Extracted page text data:

★ ★ ★ ★ ★ ★ ★

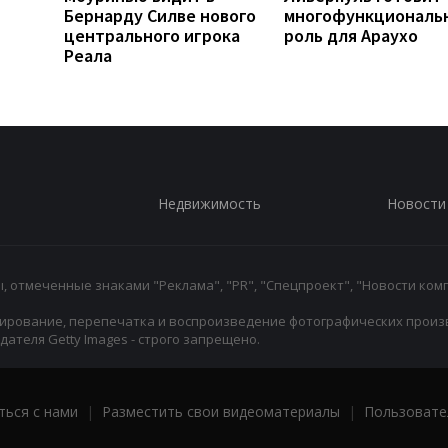
Бернарду Силве нового
многофункциональ
центрального игрока
роль для Араухо
Реала
Недвижимость
Новости
 отмеченные знаками "Реклама", "PR", "Спецпроект", "Новости комп
ирование, перепечатка и воспроизведение фотографических произ
ателя Getty Images - строго запрещено.
ться с нами
|
Разместить свои видеоматериалы
|
Пользовате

★ ★ ★ ★ ★ ★ ★

- _Task to complete_: Your output must be the exact lines from the one containing "Недвижимость" through the end of the data above, both included, and nothing more.

- _Task solution_:
Недвижимость
Новости
 отмеченные знаками "Реклама", "PR", "Спецпроект", "Новости комп
ирование, перепечатка и воспроизведение фотографических произ
ателя Getty Images - строго запрещено.
ться с нами
|
Разместить свои видеоматериалы
|
Пользовате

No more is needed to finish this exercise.